Du grec ancien Xopoç, choros, il s'agissait dans la haute Antiquité grecque de danse de cérémonial ou de danseur cérémonieux. Puis, ce fut un petit groupe d'hommes masqués et chargés de commenter la dramaturgie dans l'orchestra du théâtre antique.
Transféré à l'opéra avec l'apport des voix de femme, dans un premier temps le chœur prend rarement part à l'action, se chargeant de l'illustrer et de la contraster.

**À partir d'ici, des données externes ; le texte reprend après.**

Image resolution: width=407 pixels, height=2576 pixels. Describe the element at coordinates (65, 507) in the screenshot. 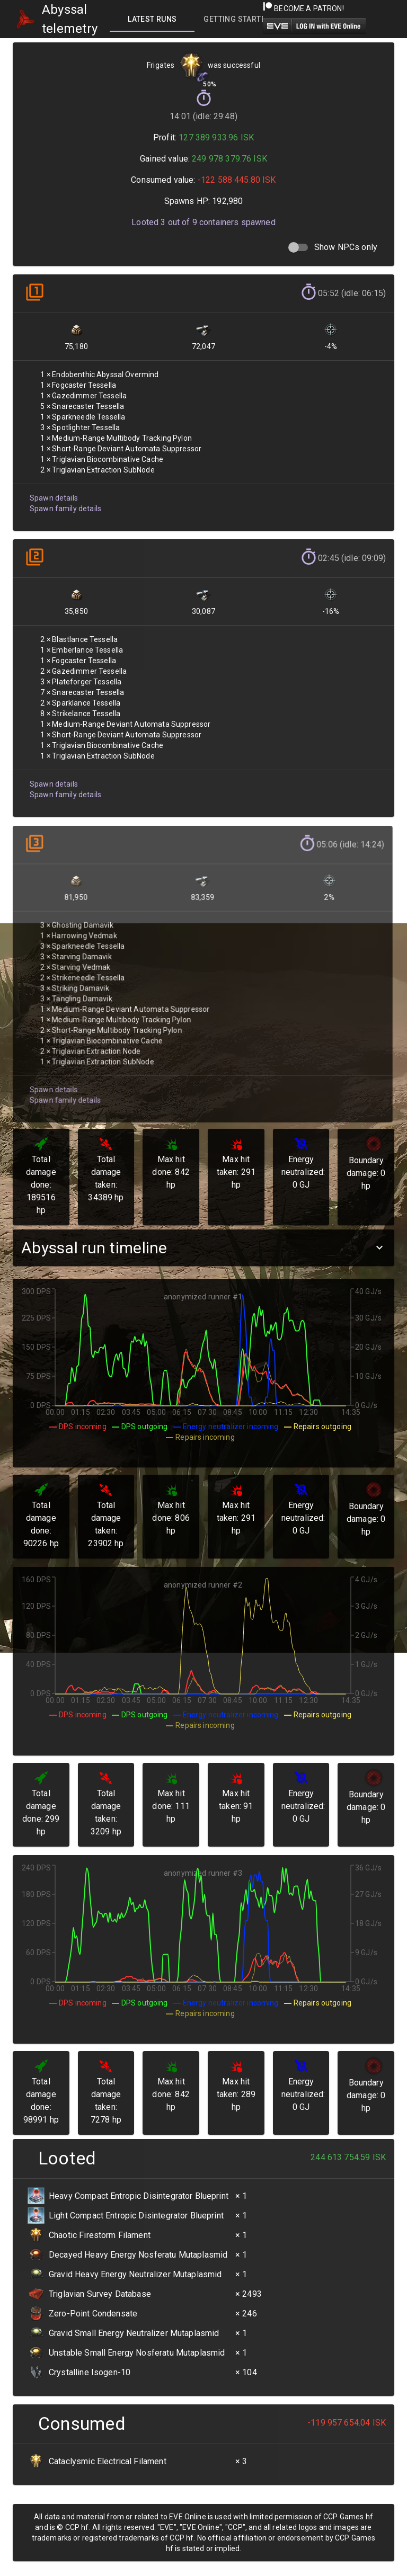

I see `Spawn family details` at that location.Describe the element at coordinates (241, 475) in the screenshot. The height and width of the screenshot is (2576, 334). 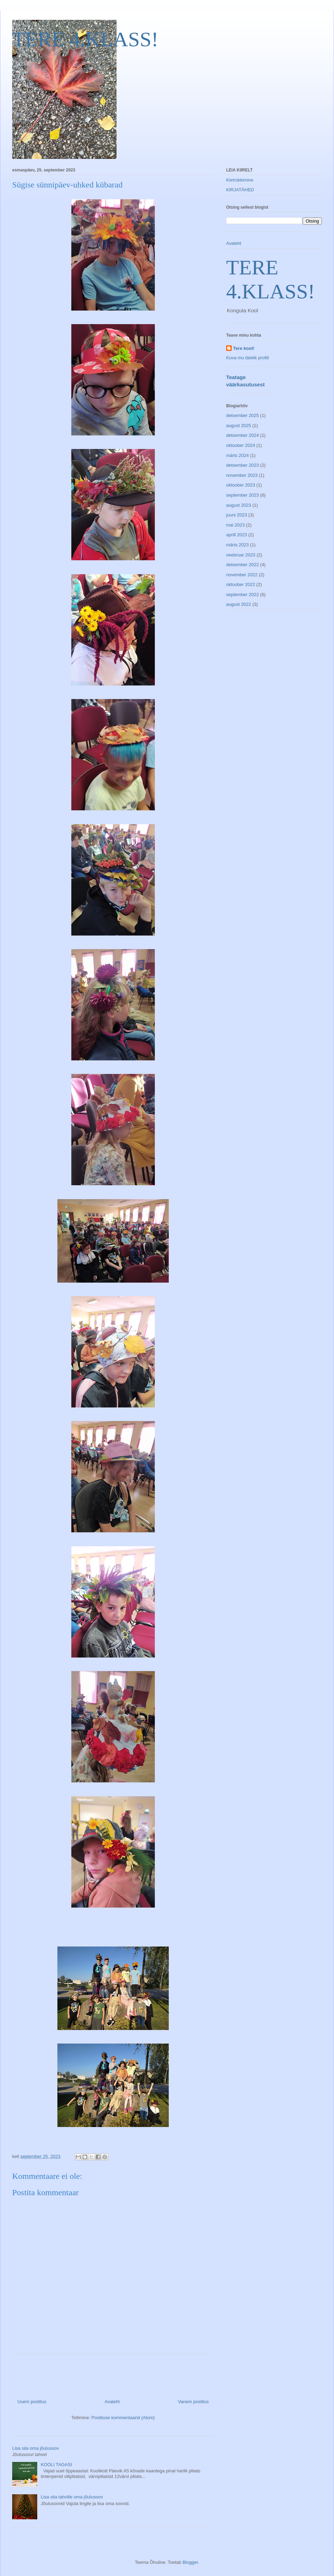
I see `november 2023` at that location.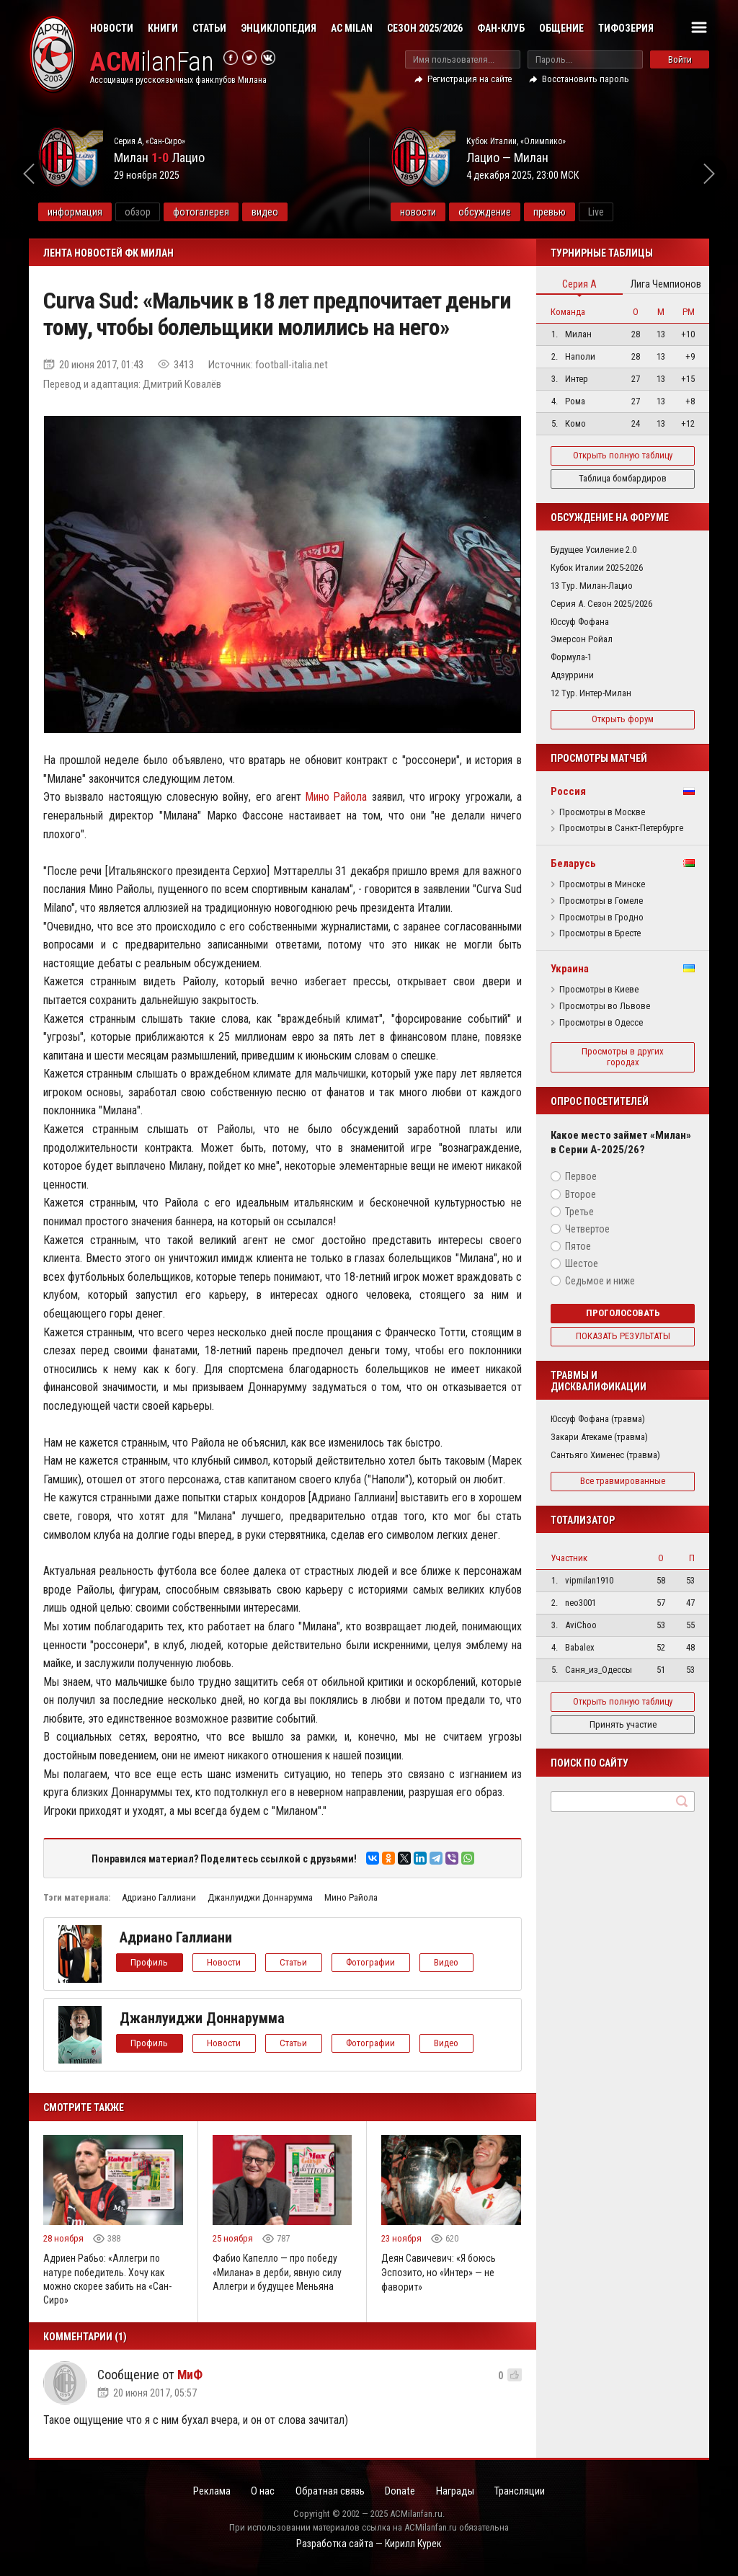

Au cours du XVIIIe siècle, le chœur est de plus en plus intégré au drame, depuis les opéra de Gluck, Lully, Rameau jusqu'à l'opéra du XIXe siècle où les chœurs entrent en discussion avec les solistes et prennent leur parti dans les différentes situations, faisant souvent progresser l'action. De petits rôles sont aussi parfois attribués à un ou plusieurs choristes.
Aujourd'hui, le chœur est habituellement divisé en quatre pupitres principaux (soprano, alto, ténor et basse), chaque pupitre comportant ses propres divisions. Le nombre de choriste dépend de l'envergure de l'œuvre ou de la situation donnée. Par ailleurs le chœur peut être indépendant de l'opéra et se donner en concert (ex : les Chœurs de l'Armée rouge) dans un répertoire non obligatoirement d'opéra (oratorio, variété, gospel, etc.). Certaines formations sont uniquement composées d'hommes, de femmes ou d'enfants.